Global prime office costs rise slightly, but flatline in London and New York

Prime office costs rise an average of 1.1 percent across the world’s top markets but stay level in London and New YorkSavills latest global Prime Office Costs (SPOC) analysis has revealed that pricing for prime top-tier offices around the world has largely held steady during the first quarter of 2023, with net effective costs – the ‘all in’ cost for occupiers – increasing an average of 1.1 percent.

The international real estate advisor says that face rents are also beginning to marginally increase, rising an average of 1 percent in Q1, as the continuing desire for best-in-class office spaces for occupiers and for their staff drives demand. Savills says, however, that there are some regional variations: US markets saw flat rental levels and net effective costs during the first quarter, continuing the trend from 2022 where landlords seem to be keeping pricing steady in the face of inflation and other rising costs to help attract and retain tenants.

In EMEA, meanwhile, locations experienced cost increases of 3 percent on average. Amsterdam saw the strongest levels of cost increases in the region, by 18 percent as rising fit-out costs have now filtered through to occupiers. Other cities seeing increases in costs include Dubai (+4 percent), Paris (+4 percent), and Berlin (+3 percent), with most of these locations seeing rises in rental costs rather than fit-out costs. Costs across Asia Pacific office markets remained largely consistent in Q1, reports Savills, as the region has proved less volatile in the face of global economic headwinds.
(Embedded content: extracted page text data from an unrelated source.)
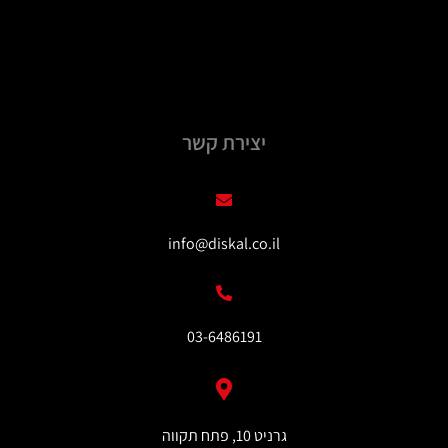
יצירת קשר
info@diskal.co.il
03-6486191
גרניט 10, פתח תקווה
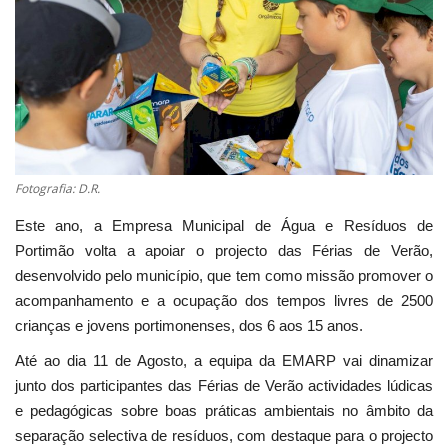
Estatuto Editorial
Saúde
Ficha técnica
Cultura
Fotografia: D.R.
Este ano, a Empresa Municipal de Água e Resíduos de
Lazer
Portimão volta a apoiar o projecto das Férias de Verão,
desenvolvido pelo município, que tem como missão promover o
Ambiente
acompanhamento e a ocupação dos tempos livres de 2500
crianças e jovens portimonenses, dos 6 aos 15 anos.
Até ao dia 11 de Agosto, a equipa da EMARP vai dinamizar
junto dos participantes das Férias de Verão actividades lúdicas
e pedagógicas sobre boas práticas ambientais no âmbito da
separação selectiva de resíduos, com destaque para o projecto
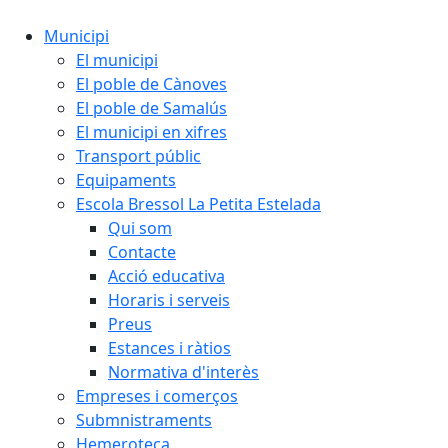
Municipi
El municipi
El poble de Cànoves
El poble de Samalús
El municipi en xifres
Transport públic
Equipaments
Escola Bressol La Petita Estelada
Qui som
Contacte
Acció educativa
Horaris i serveis
Preus
Estances i ràtios
Normativa d'interès
Empreses i comerços
Submnistraments
Hemeroteca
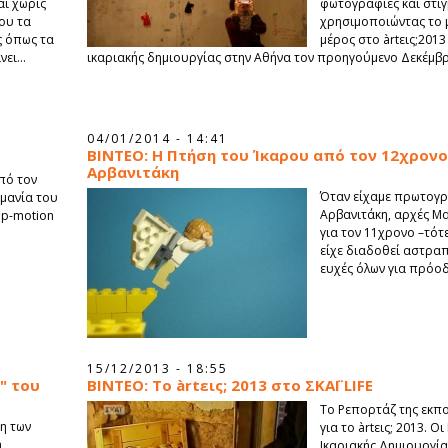
αι χωρίς
φωτογραφίες και στιγ
που τα
χρησιμοποιώντας το 
ς όπως τα
μέρος στο àrtεις;201
ει...
ικαριακής δημιουργίας στην Αθήνα τον προηγούμενο Δεκέμβρ
04/01/2014 - 14:41
ΒΙΝΤΕΟ: Η Πτήση του Ίκαρου από τον 12χρον
Αρβανιτάκη
πό τον
Όταν είχαμε πρωτογρ
 μανία του
Αρβανιτάκη, αρχές Μα
op-motion
για τον 11χρονο –τότ
είχε διαδοθεί αστραπι
ευχές όλων για πρόο
15/12/2013 - 18:55
" του
ΒΙΝΤΕΟ: Το àrtεις; 2013 στο ΣΚΑΪ LIFE
To Ρεπορτάζ της εκπομ
η των
για το àrtεις; 2013. 
η
Ικαριακής Δημιουργί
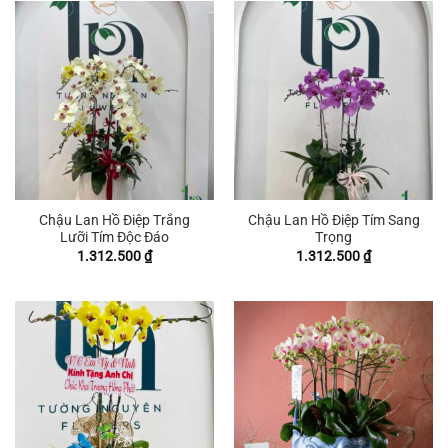
Chậu Lan Hồ Điệp Trắng
Chậu Lan Hồ Điệp Tím Sang
Lưỡi Tím Độc Đáo
Trọng
1.312.500
₫
1.312.500
₫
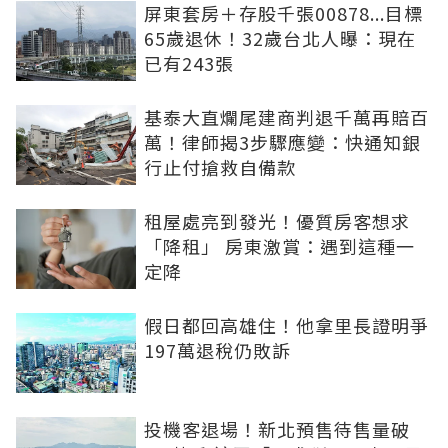
屏東套房＋存股千張00878...目標
65歲退休！32歲台北人曝：現在
已有243張
基泰大直爛尾建商判退千萬再賠百
萬！律師揭3步驟應變：快通知銀
行止付搶救自備款
租屋處亮到發光！優質房客想求
「降租」 房東激賞：遇到這種一
定降
假日都回高雄住！他拿里長證明爭
197萬退稅仍敗訴
投機客退場！新北預售待售量破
Christina Sigliano, head of EMEA occupier services at Savills, comments: “While there have been many headlines about corporate occupiers’ space strategies lately, largely led by some turbulence in parts of the tech sector, the fact is that prime office space remains in high demand in many key markets, and this is reflected in the all-in cost to occupiers rising an average of 1.1 percent in Q1. With pipelines of top space continuing to look slim in many cities, those looking to move – not just those in the next 18 months, but beyond this – need to start considering their options now.”

Kelcie Sellers, associate in Savills World Research team, adds on the tech sector: “Whilst there is turbulence in the tech market, resulting in space reconsideration for some occupiers, the office remains a focal point for the sector, however, its use is changing. Big tech has seen the main challenges, although there are pockets of growth in some locations and within specific sectors. There are opportunities for those growing tech firms to benefit from the space being released by others, which is generally high quality and can help to attract talent.”